(Working data Opens)

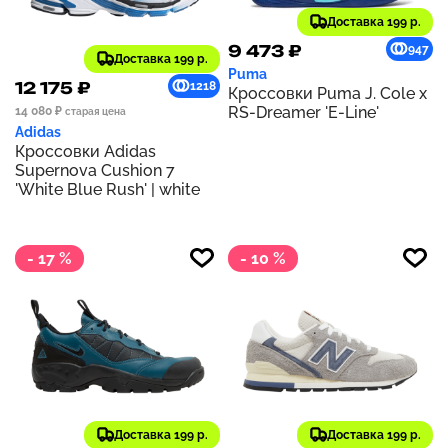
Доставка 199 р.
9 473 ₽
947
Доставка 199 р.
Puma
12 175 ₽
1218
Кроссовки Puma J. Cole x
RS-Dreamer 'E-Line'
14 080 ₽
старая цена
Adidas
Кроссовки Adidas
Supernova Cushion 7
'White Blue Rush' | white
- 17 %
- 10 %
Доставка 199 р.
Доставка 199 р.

(Working data Closes)
(Working data Opens)

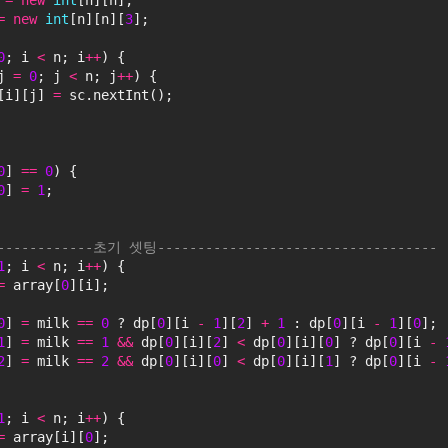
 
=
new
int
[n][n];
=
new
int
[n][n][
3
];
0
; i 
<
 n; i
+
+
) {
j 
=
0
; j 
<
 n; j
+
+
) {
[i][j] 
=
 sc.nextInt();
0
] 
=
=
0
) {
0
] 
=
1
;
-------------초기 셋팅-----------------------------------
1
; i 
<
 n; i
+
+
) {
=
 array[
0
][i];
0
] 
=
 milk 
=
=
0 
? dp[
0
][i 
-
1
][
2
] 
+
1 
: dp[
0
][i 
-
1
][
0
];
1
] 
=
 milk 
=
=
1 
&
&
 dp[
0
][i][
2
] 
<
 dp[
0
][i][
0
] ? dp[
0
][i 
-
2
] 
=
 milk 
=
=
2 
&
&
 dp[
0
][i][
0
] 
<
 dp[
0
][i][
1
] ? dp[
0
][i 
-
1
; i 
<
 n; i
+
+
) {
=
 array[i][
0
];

(Working data Closes)

What to work on:
Find every line in the records that uses the string "Кроссовки", then copy it.

Expected answer:
Кроссовки Puma J. Cole x
Кроссовки Adidas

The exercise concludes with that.